Koszykarki Polskiego Cukru AZS UMCS Lublin w środę zakończyły fazę grupową w rozgrywkach EuroCup i już teraz wiedzą z kim się spotkają w kolejnej rundzie. O awans powalczą ze szwajcarskim BCF Elfic Fribourg.
Akademiczki po raz drugi w historii wyszły z grupy w europejskich pucharach, a w poprzedniej edycji dotarły aż do 1/8 finału. W tej edycji awans zapewniły sobie dzięki czterem zwycięstwom, gdyż dwukrotnie pokonały Crvenę zvezda i Ramat Hasharon, a mocniejszy od zespołu z Lublina okazał się jedynie Panathinaikos. Tym samym lublinianki rywalizację grupową zakończyły na drugim miejscu z dorobkiem 10 punktów.
Rywalem lubelskiej ekipy w pierwszej rundzie play-off jest BCF Elfic Fribourg, aktualne mistrzynie Szwajcarii. W EuroCup wywalczyły awans z identycznym bilansem co podopieczne Krzysztofa Szewczyka, a ich przeciwniczkami w grupie były koszykarki takich zespołów jak SL Benficą, Basket Namur Capitale oraz T71 Diddeleng.
Liga szwajcarska nie jest ,,topową” w Europie, ale drużyna z Fryburga jest mocna.
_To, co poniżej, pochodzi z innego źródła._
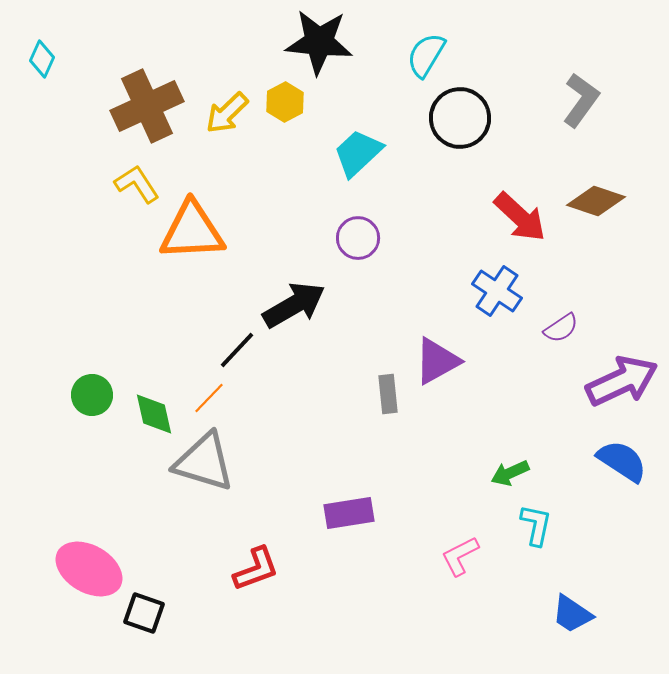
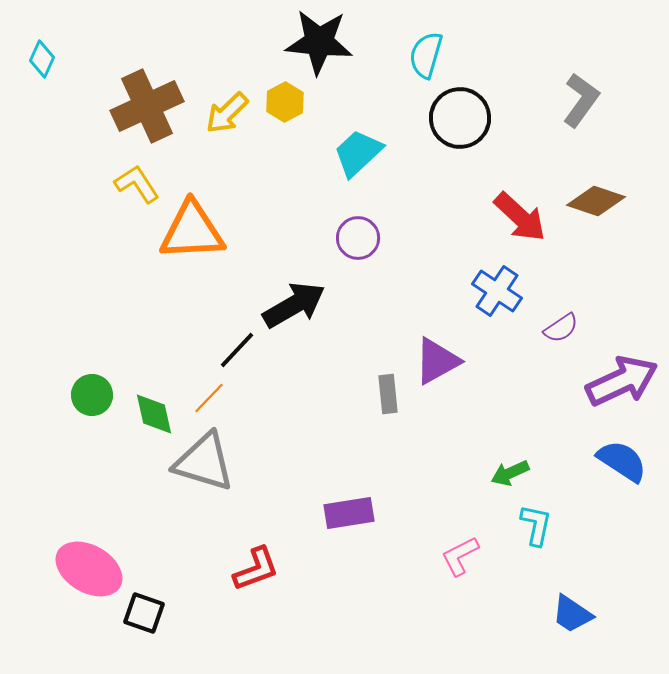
cyan semicircle: rotated 15 degrees counterclockwise
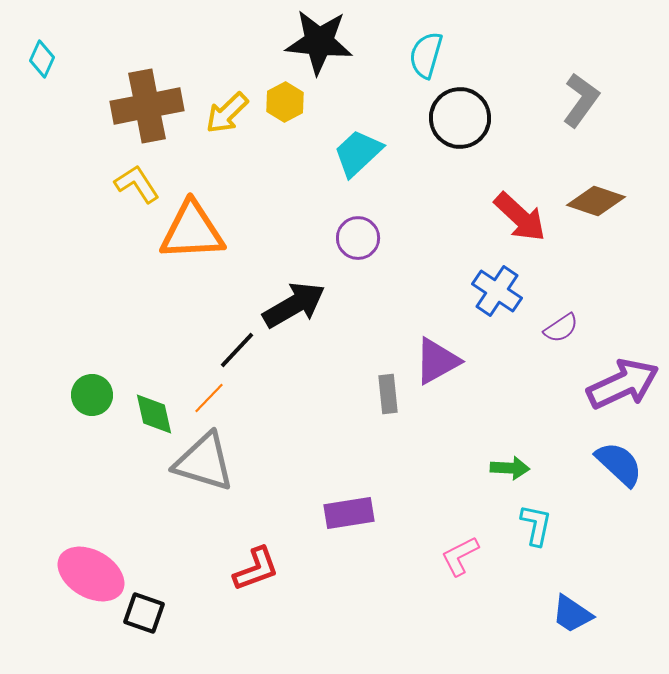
brown cross: rotated 14 degrees clockwise
purple arrow: moved 1 px right, 3 px down
blue semicircle: moved 3 px left, 3 px down; rotated 10 degrees clockwise
green arrow: moved 5 px up; rotated 153 degrees counterclockwise
pink ellipse: moved 2 px right, 5 px down
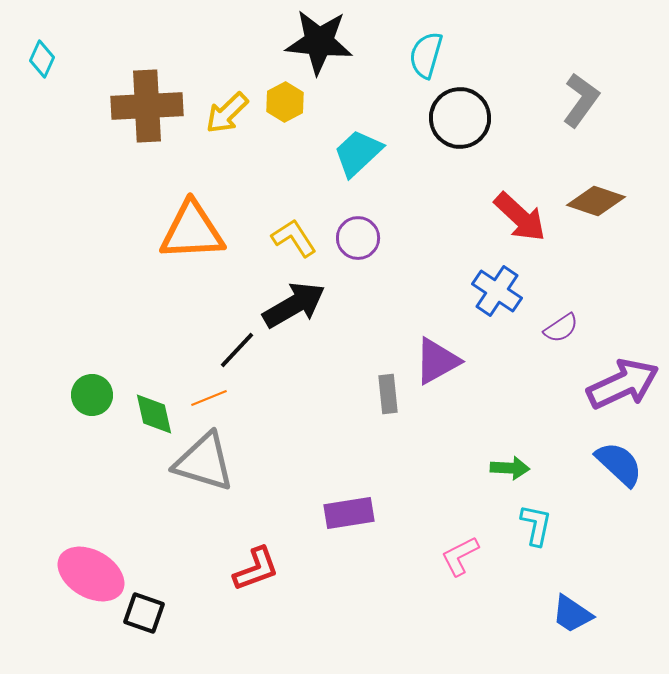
brown cross: rotated 8 degrees clockwise
yellow L-shape: moved 157 px right, 54 px down
orange line: rotated 24 degrees clockwise
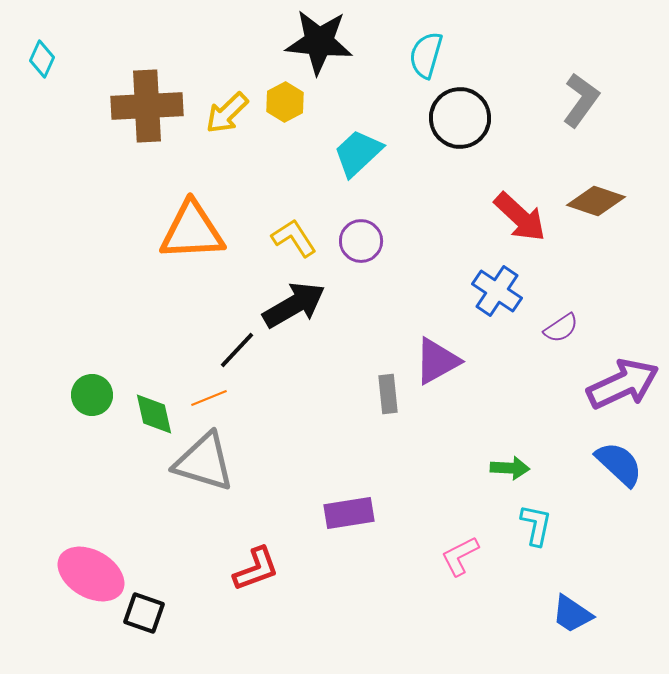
purple circle: moved 3 px right, 3 px down
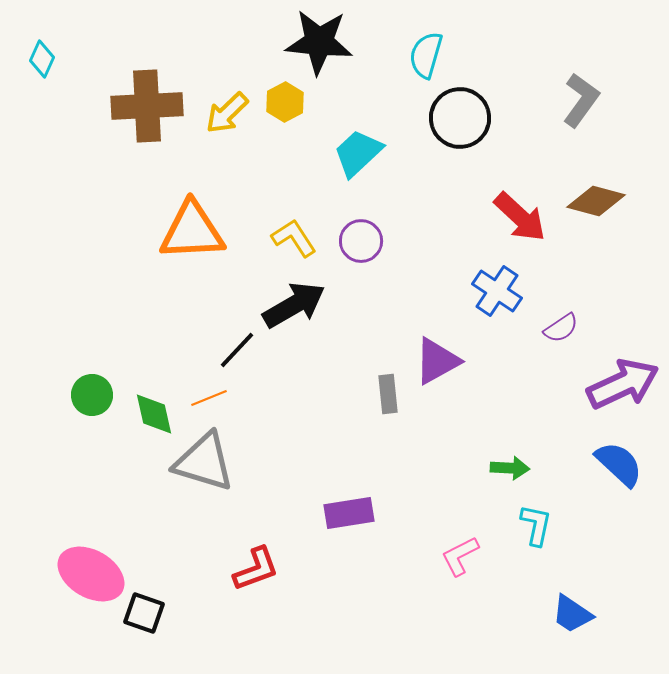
brown diamond: rotated 4 degrees counterclockwise
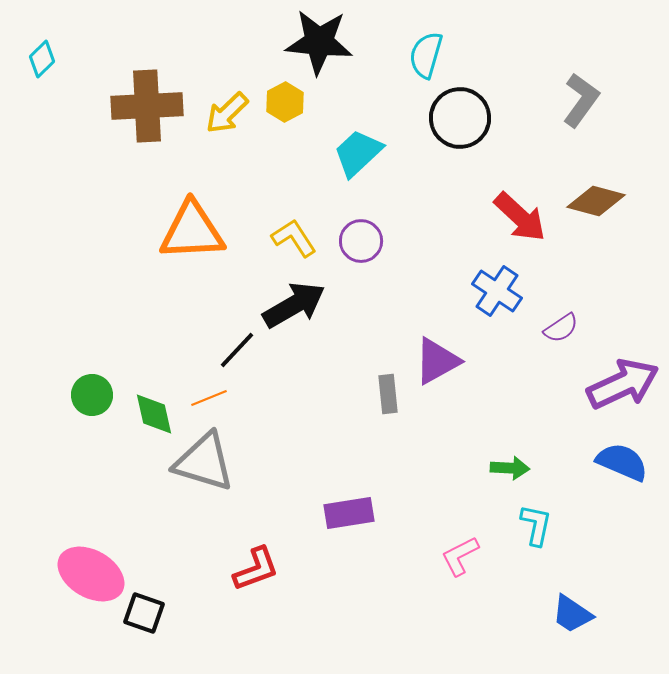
cyan diamond: rotated 21 degrees clockwise
blue semicircle: moved 3 px right, 2 px up; rotated 20 degrees counterclockwise
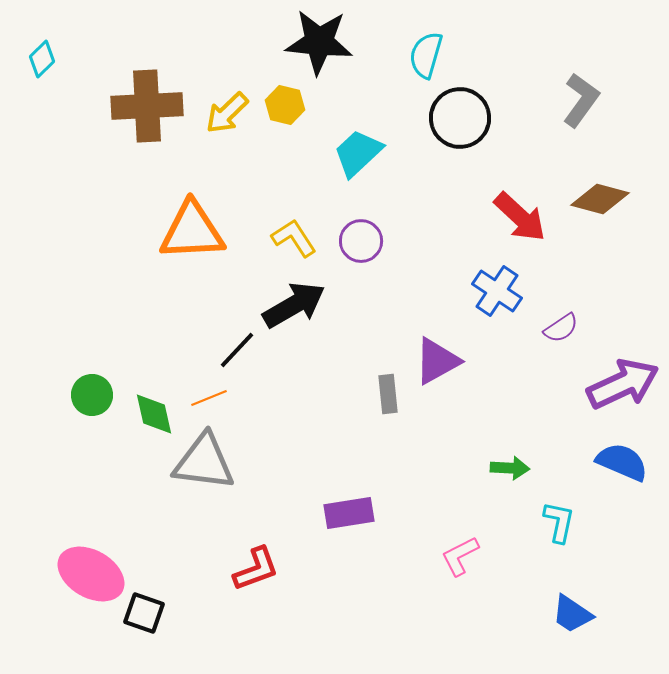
yellow hexagon: moved 3 px down; rotated 18 degrees counterclockwise
brown diamond: moved 4 px right, 2 px up
gray triangle: rotated 10 degrees counterclockwise
cyan L-shape: moved 23 px right, 3 px up
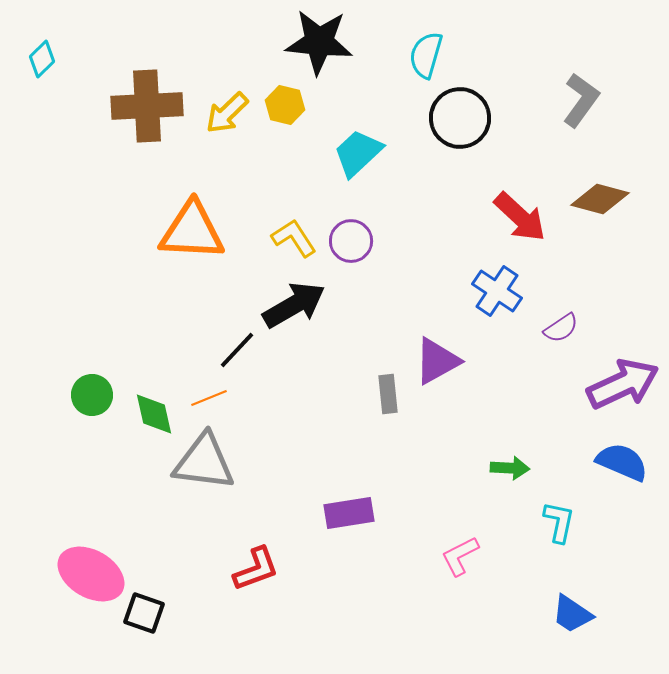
orange triangle: rotated 6 degrees clockwise
purple circle: moved 10 px left
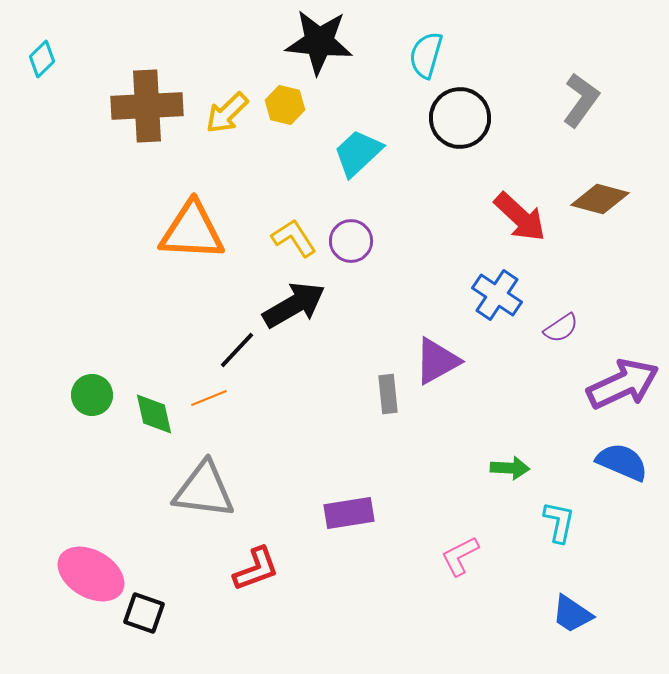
blue cross: moved 4 px down
gray triangle: moved 28 px down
Wyszła ze swojej grupy, więc to pokazuje, że jest silnym zespołem. Nie mamy jednak kompleksów i naszym celem jest przejście do kolejnej rundy. Chcemy powtórzyć sukces z zeszłego sezonu. Część dziewczyn została na kolejny sezon, bo gramy w EuroCupie, część dziewczyn do nas dołączyła właśnie przez możliwość gry w tych rozgrywkach. To dla nich, jak i całego klubu, są bardzo ważne rozgrywki, bo możemy pokazać się w Europie. To ma spore znaczenie, dlatego chcemy zajść jak najwyżej – podkreśla Krzysztof Szewczyk, trener akademiczek.
Lublinianki ze szwajcarską ekipą spotkają się dopiero w przyszłym roku, gdyż na 5 stycznia zaplanowany jest mecz we Fryburgu, natomiast 12 stycznia odbędzie się rewanż w Lublinie.